Material to process →
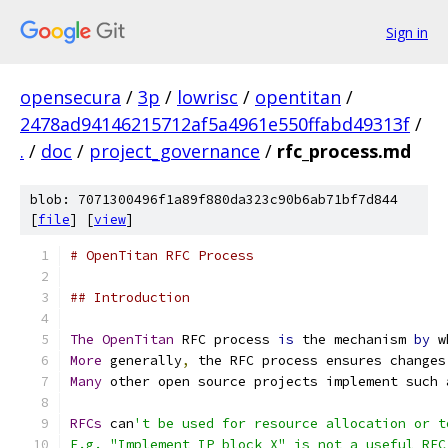
Sign in
opensecura
/
3p
/
lowrisc
/
opentitan
/
2478ad94146215712af5a4961e550ffabd49313f
/
.
/
doc
/
project_governance
/
rfc_process.md
blob: 7071300496f1a89f880da323c90b6ab71bf7d844
[
file
] [
view
]
# OpenTitan RFC Process
## Introduction
The
OpenTitan
 RFC process 
is
 the mechanism 
by
 w
More
 generally
,
 the RFC process ensures changes
Many
 other open source projects implement such 
RFCs
 can
't be used for resource allocation or t
E.g. "Implement IP block X" is not a useful RFC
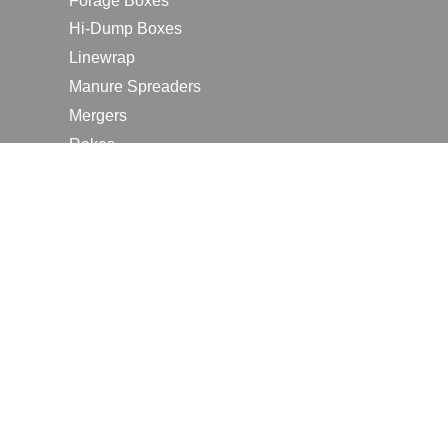
Forage Boxes
Hi-Dump Boxes
Linewrap
Manure Spreaders
Mergers
Rakes
Tedders
RESOURCES
Contact Us
2026 Farm Shows
Careers
Request a Manual
Request a Dealer Quote
Request a Dealer Demo
Submit a Customer Review
Portal Home Page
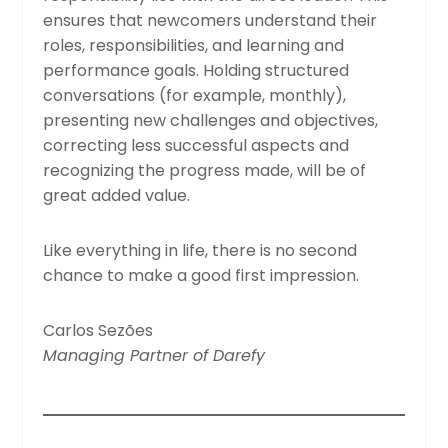
ensures that newcomers understand their
roles, responsibilities, and learning and
performance goals. Holding structured
conversations (for example, monthly),
presenting new challenges and objectives,
correcting less successful aspects and
recognizing the progress made, will be of
great added value.
Like everything in life, there is no second
chance to make a good first impression.
Carlos Sezões
Managing Partner of Darefy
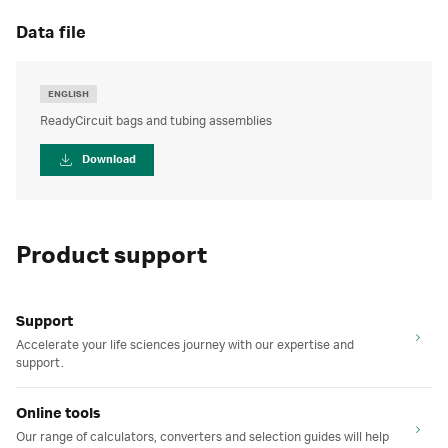
data file
ENGLISH
ReadyCircuit bags and tubing assemblies
Download
Product support
Support
Accelerate your life sciences journey with our expertise and
support.
Online tools
Our range of calculators, converters and selection guides will help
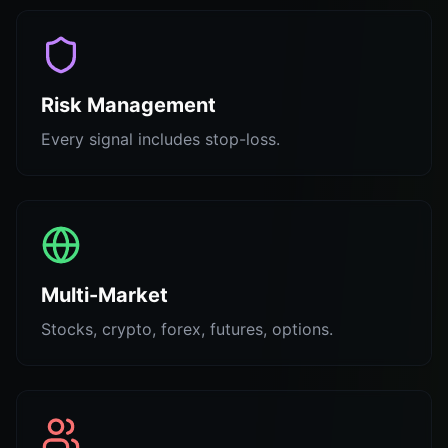
Risk Management
Every signal includes stop-loss.
Multi-Market
Stocks, crypto, forex, futures, options.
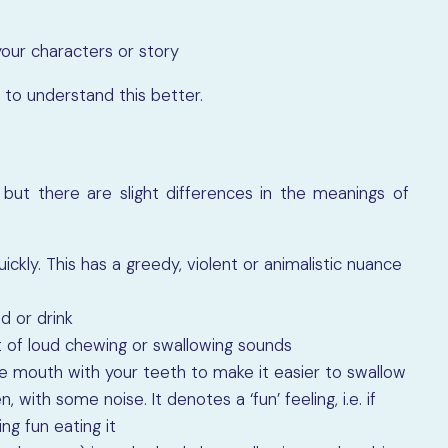
our characters or story
 to understand this better.
but there are slight differences in the meanings of
uickly. This has a greedy, violent or animalistic nuance
d or drink
ot of loud chewing or swallowing sounds
e mouth with your teeth to make it easier to swallow
 with some noise. It denotes a ‘fun’ feeling, i.e. if
ng fun eating it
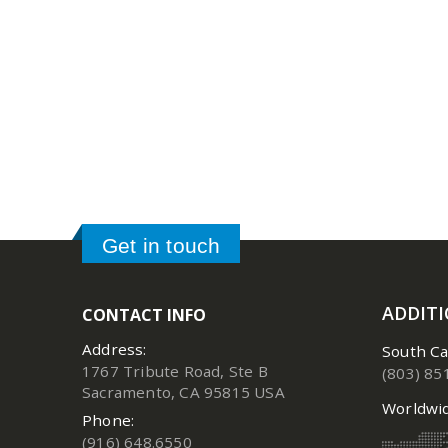
Get in touch
ADDIT
CONTACT INFO
Address:
South Ca
1767 Tribute Road, Ste B
(803) 85
Sacramento, CA 95815 USA
Worldwid
Phone:
(916) 648.6550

Problem description →
Once the pictures are set aside, please reproduce the remaining material word for word.

Written response →
Sign in
opensecura
/
3p
/
lowrisc
/
opentitan
/
2478ad94146215712af5a4961e550ffabd49313f
/
.
/
doc
/
project_governance
/
rfc_process.md
blob: 7071300496f1a89f880da323c90b6ab71bf7d844
[
file
] [
view
]
# OpenTitan RFC Process
## Introduction
The
OpenTitan
 RFC process 
is
 the mechanism 
by
 w
More
 generally
,
 the RFC process ensures changes
Many
 other open source projects implement such 
RFCs
 can
't be used for resource allocation or t
E.g. "Implement IP block X" is not a useful RFC
Forage Boxes
Hi-Dump Boxes
Linewrap
Manure Spreaders
Mergers
Rakes
Tedders
RESOURCES
Contact Us
2026 Farm Shows
Careers
Request a Manual
Request a Dealer Quote
Request a Dealer Demo
Submit a Customer Review
Portal Home Page
ensures that newcomers understand their
roles, responsibilities, and learning and
performance goals. Holding structured
conversations (for example, monthly),
presenting new challenges and objectives,
correcting less successful aspects and
recognizing the progress made, will be of
great added value.
Like everything in life, there is no second
chance to make a good first impression.
Carlos Sezões
Managing Partner of Darefy
data file
ENGLISH
ReadyCircuit bags and tubing assemblies
Download
Product support
Support
Accelerate your life sciences journey with our expertise and
support.
Online tools
Our range of calculators, converters and selection guides will help
Risk Management
Every signal includes stop-loss.
Multi-Market
Stocks, crypto, forex, futures, options.
our characters or story
 to understand this better.
but there are slight differences in the meanings of
uickly. This has a greedy, violent or animalistic nuance
d or drink
ot of loud chewing or swallowing sounds
e mouth with your teeth to make it easier to swallow
 with some noise. It denotes a ‘fun’ feeling, i.e. if
ng fun eating it
Get in touch
ADDIT
CONTACT INFO
Address:
South Ca
1767 Tribute Road, Ste B
(803) 85
Sacramento, CA 95815 USA
Worldwid
Phone:
(916) 648.6550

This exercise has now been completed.